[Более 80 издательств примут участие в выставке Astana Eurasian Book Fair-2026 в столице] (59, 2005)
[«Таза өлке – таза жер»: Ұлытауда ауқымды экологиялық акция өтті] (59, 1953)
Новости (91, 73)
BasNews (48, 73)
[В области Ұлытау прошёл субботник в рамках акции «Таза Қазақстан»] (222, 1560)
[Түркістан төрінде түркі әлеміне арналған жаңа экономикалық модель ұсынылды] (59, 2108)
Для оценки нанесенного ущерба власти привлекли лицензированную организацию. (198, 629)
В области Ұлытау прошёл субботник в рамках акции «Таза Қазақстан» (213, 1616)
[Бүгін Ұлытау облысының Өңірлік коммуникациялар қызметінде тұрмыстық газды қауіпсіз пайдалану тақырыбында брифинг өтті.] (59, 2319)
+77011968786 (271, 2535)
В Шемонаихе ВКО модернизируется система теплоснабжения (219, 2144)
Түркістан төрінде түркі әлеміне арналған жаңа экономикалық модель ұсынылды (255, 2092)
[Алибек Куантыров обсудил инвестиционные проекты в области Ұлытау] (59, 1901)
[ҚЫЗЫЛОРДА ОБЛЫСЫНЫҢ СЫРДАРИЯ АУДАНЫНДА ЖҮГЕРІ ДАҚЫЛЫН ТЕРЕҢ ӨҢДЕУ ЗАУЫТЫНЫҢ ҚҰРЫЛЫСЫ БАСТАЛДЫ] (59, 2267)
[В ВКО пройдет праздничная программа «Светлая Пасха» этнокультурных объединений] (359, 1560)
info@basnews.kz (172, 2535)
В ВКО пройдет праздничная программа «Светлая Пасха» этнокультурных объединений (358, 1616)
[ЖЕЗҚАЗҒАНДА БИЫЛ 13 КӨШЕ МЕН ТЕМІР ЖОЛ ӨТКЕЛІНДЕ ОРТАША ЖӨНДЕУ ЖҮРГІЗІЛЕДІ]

•••••

> [WHAT IS BEING ASKED] Restate the data above word for word, omitting nothing.

> [SOLVED PROBLEM]
[Более 80 издательств примут участие в выставке Astana Eurasian Book Fair-2026 в столице] (59, 2005)
[«Таза өлке – таза жер»: Ұлытауда ауқымды экологиялық акция өтті] (59, 1953)
Новости (91, 73)
BasNews (48, 73)
[В области Ұлытау прошёл субботник в рамках акции «Таза Қазақстан»] (222, 1560)
[Түркістан төрінде түркі әлеміне арналған жаңа экономикалық модель ұсынылды] (59, 2108)
Для оценки нанесенного ущерба власти привлекли лицензированную организацию. (198, 629)
В области Ұлытау прошёл субботник в рамках акции «Таза Қазақстан» (213, 1616)
[Бүгін Ұлытау облысының Өңірлік коммуникациялар қызметінде тұрмыстық газды қауіпсіз пайдалану тақырыбында брифинг өтті.] (59, 2319)
+77011968786 (271, 2535)
В Шемонаихе ВКО модернизируется система теплоснабжения (219, 2144)
Түркістан төрінде түркі әлеміне арналған жаңа экономикалық модель ұсынылды (255, 2092)
[Алибек Куантыров обсудил инвестиционные проекты в области Ұлытау] (59, 1901)
[ҚЫЗЫЛОРДА ОБЛЫСЫНЫҢ СЫРДАРИЯ АУДАНЫНДА ЖҮГЕРІ ДАҚЫЛЫН ТЕРЕҢ ӨҢДЕУ ЗАУЫТЫНЫҢ ҚҰРЫЛЫСЫ БАСТАЛДЫ] (59, 2267)
[В ВКО пройдет праздничная программа «Светлая Пасха» этнокультурных объединений] (359, 1560)
info@basnews.kz (172, 2535)
В ВКО пройдет праздничная программа «Светлая Пасха» этнокультурных объединений (358, 1616)
[ЖЕЗҚАЗҒАНДА БИЫЛ 13 КӨШЕ МЕН ТЕМІР ЖОЛ ӨТКЕЛІНДЕ ОРТАША ЖӨНДЕУ ЖҮРГІЗІЛЕДІ]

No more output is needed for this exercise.